4.21. Ранг, определитель и обратимость (Туториал 5, Задание 10)
For each matrix, compute the rank and determinant, and determine invertibility: \(D = \begin{bmatrix} 2 & 1 & 1 \\ 1 & 2 & 1 \\ 1 & 1 & 2 \end{bmatrix}\), \(E = \begin{bmatrix} 1 & 2 & 3 \\ 2 & 4 & 6 \\ 1 & 1 & 1 \end{bmatrix}\), \(F = \begin{bmatrix} 1 & 0 & 0 \\ 0 & 2 & 0 \\ 0 & 0 & 3 \end{bmatrix}\)
Нажмите, чтобы увидеть решение
- Matrix D:
- Determinant: \(\det(D) = 2(2\cdot2 - 1\cdot1) - 1(1\cdot2 - 1\cdot1) + 1(1\cdot1 - 2\cdot1) = 2(3) - 1(1) + 1(-1) = 6 - 1 - 1 = 4\).
- Rank: Since the determinant of the \(3 \times 3\) matrix is non-zero, it has full rank. Rank(D) = 3.
- Invertibility: Since \(\det(D) \neq 0\), the matrix is invertible.
- Matrix E:
- Determinant: The second row is twice the first row, so the rows are linearly dependent. Therefore, \(\det(E) = 0\).
- Rank: Since the determinant is 0, the rank must be less than 3. The first and third rows, \(\begin{bmatrix} 1 & 2 & 3 \end{bmatrix}\) and \(\begin{bmatrix} 1 & 1 & 1 \end{bmatrix}\), are not multiples of each other, so they are linearly independent. Thus, the rank is at least 2. Rank(E) = 2.
- Invertibility: Since \(\det(E) = 0\), the matrix is not invertible.
- Matrix F:
- Determinant: F is a diagonal matrix, so its determinant is the product of the diagonal elements: \(\det(F) = 1 \cdot 2 \cdot 3 = 6\).

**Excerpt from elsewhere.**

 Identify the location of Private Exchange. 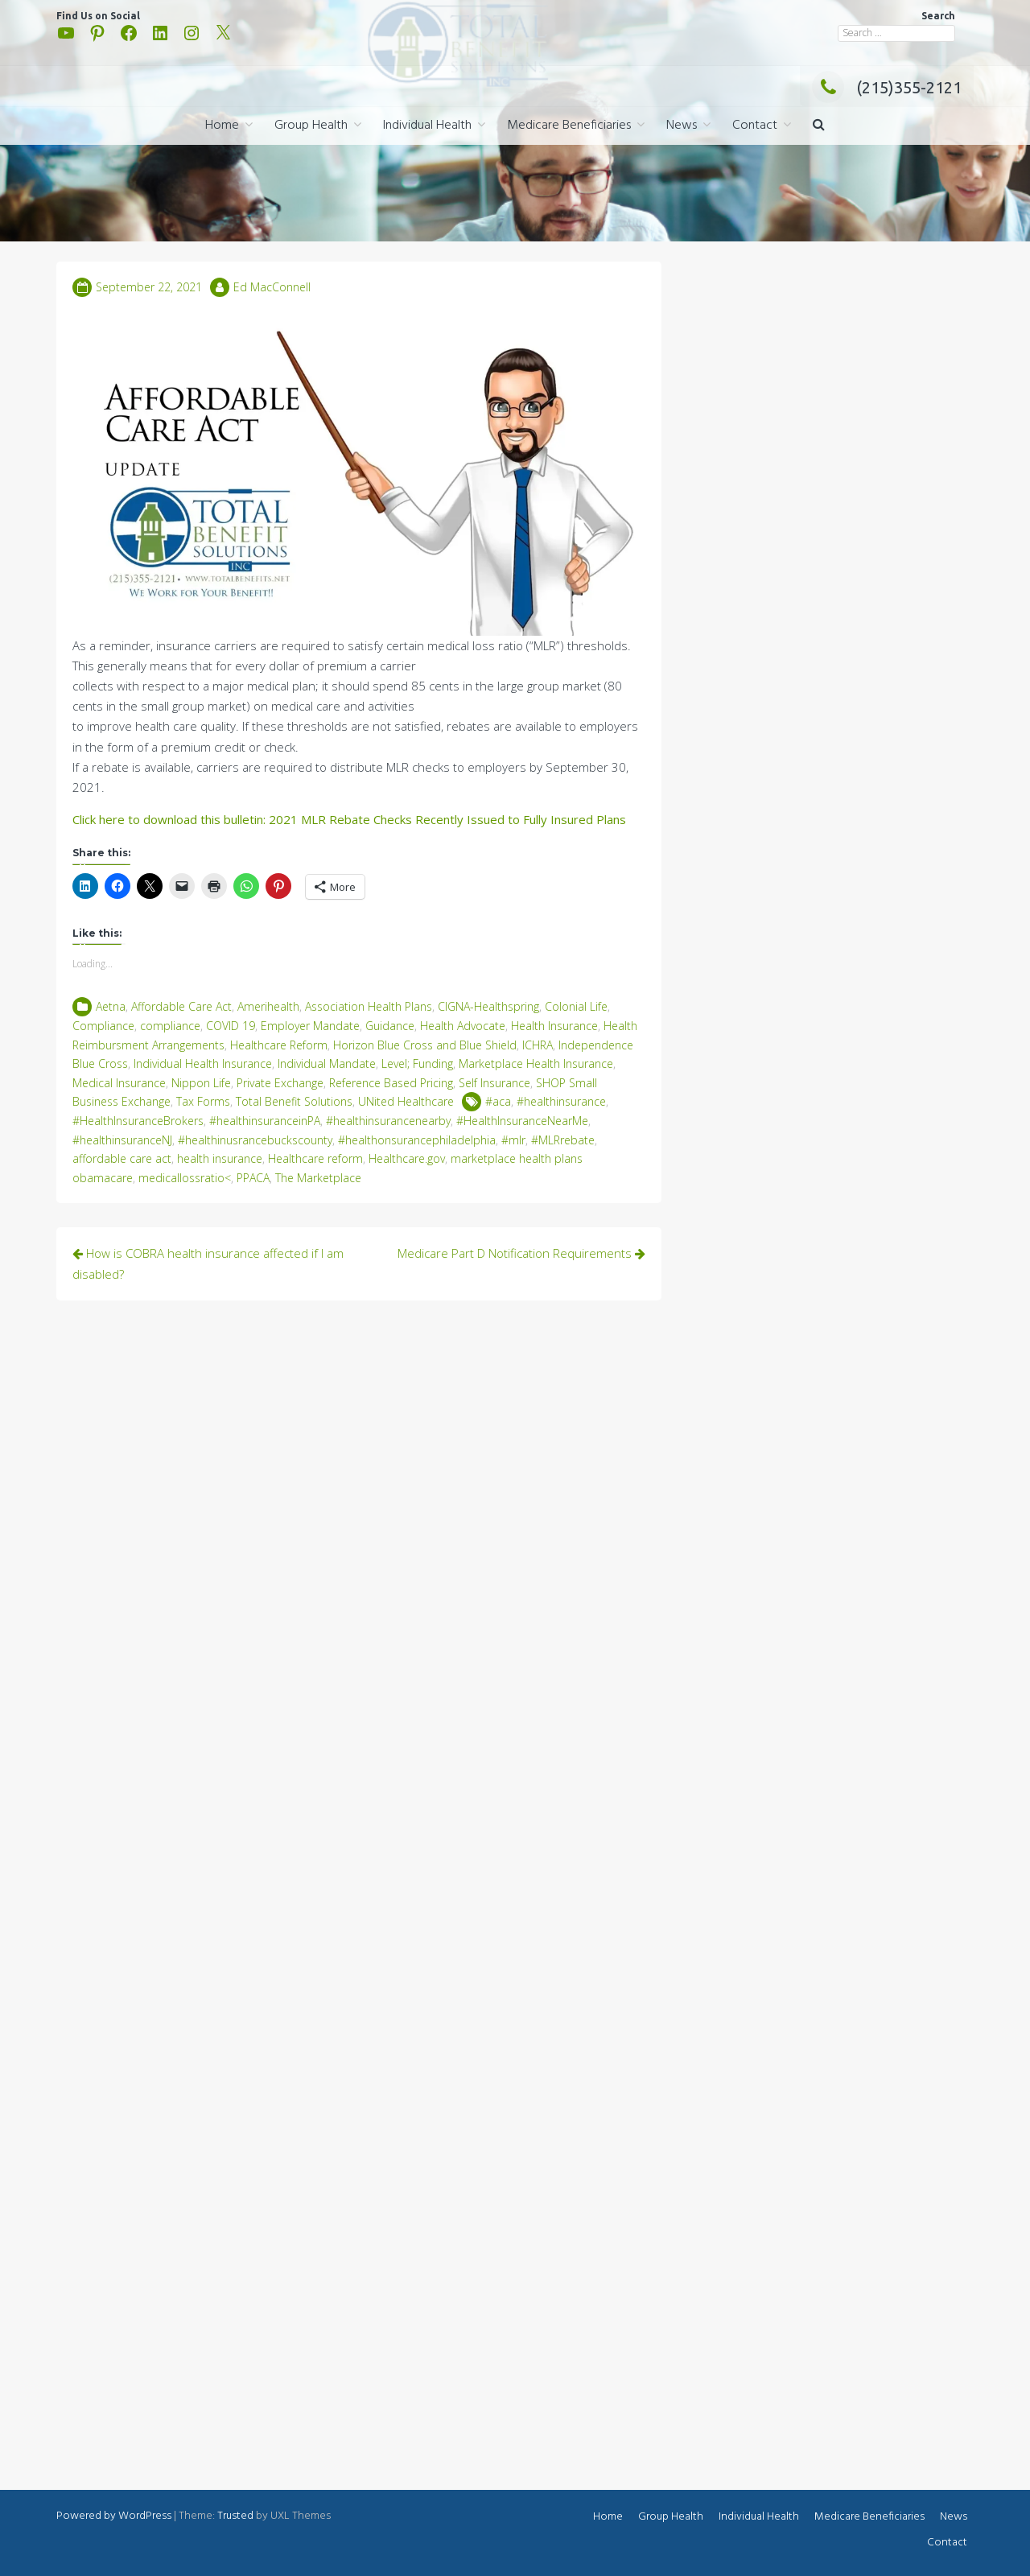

- Rank: Since the determinant is non-zero, the matrix has full rank. Rank(F) = 3.
- Invertibility: Since \(\det(F) \neq 0\), the matrix is invertible.
Ответ:
- D: Rank = 3, Determinant = 4, Invertible.
- E: Rank = 2, Determinant = 0, Not Invertible.
- F: Rank = 3, Determinant = 6, Invertible.